* _Exercise_: Return only the lines below starting at the line containing "Deutsche Kommunistische" and ending at the line containing "CONTINUA LLEGINT", both included, exactly as they are and with no pictures.

* _Material for this task_:
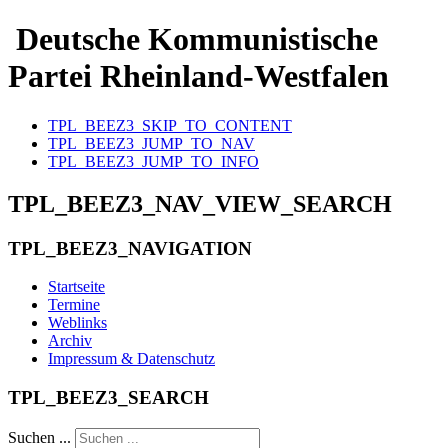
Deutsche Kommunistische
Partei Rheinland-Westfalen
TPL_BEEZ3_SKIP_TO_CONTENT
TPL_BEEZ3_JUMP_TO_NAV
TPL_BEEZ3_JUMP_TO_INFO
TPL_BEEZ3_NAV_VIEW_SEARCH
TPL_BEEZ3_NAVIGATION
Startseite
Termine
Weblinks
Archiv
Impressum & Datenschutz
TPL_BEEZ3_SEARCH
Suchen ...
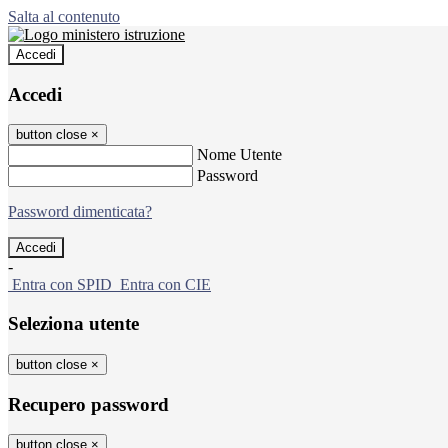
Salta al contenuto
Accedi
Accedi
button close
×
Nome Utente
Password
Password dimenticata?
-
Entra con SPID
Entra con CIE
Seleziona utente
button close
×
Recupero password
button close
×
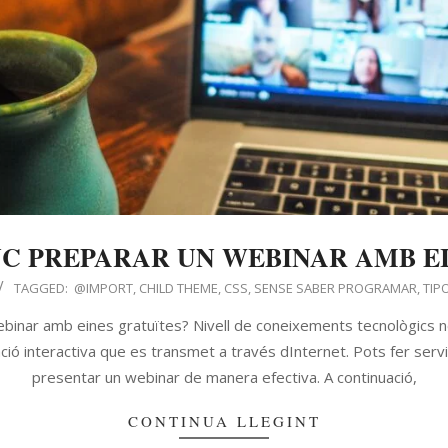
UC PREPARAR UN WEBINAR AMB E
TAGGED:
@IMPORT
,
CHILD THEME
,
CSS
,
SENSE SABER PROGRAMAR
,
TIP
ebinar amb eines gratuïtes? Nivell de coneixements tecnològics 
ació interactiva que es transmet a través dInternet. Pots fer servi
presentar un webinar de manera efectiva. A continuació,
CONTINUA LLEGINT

==

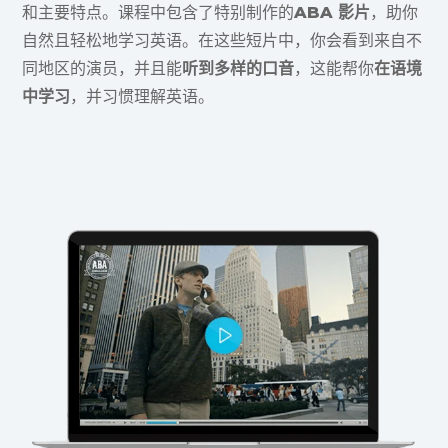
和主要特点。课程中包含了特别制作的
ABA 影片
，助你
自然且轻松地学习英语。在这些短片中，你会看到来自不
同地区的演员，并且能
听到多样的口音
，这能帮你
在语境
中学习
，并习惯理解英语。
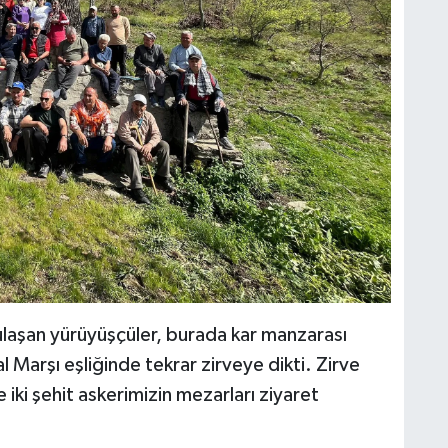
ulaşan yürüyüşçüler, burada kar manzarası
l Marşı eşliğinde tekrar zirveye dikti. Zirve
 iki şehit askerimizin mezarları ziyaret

* * *

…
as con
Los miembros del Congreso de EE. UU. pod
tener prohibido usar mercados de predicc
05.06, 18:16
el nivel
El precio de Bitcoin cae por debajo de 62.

* _Task result_:
Deutsche Kommunistische
Partei Rheinland-Westfalen
TPL_BEEZ3_SKIP_TO_CONTENT
TPL_BEEZ3_JUMP_TO_NAV
TPL_BEEZ3_JUMP_TO_INFO
TPL_BEEZ3_NAV_VIEW_SEARCH
TPL_BEEZ3_NAVIGATION
Startseite
Termine
Weblinks
Archiv
Impressum & Datenschutz
TPL_BEEZ3_SEARCH
Suchen ...
Salta al contenuto
Accedi
Accedi
button close
×
Nome Utente
Password
Password dimenticata?
-
Entra con SPID
Entra con CIE
Seleziona utente
button close
×
Recupero password
button close
×
UC PREPARAR UN WEBINAR AMB E
TAGGED:
@IMPORT
,
CHILD THEME
,
CSS
,
SENSE SABER PROGRAMAR
,
TIP
ebinar amb eines gratuïtes? Nivell de coneixements tecnològics 
ació interactiva que es transmet a través dInternet. Pots fer servi
presentar un webinar de manera efectiva. A continuació,
CONTINUA LLEGINT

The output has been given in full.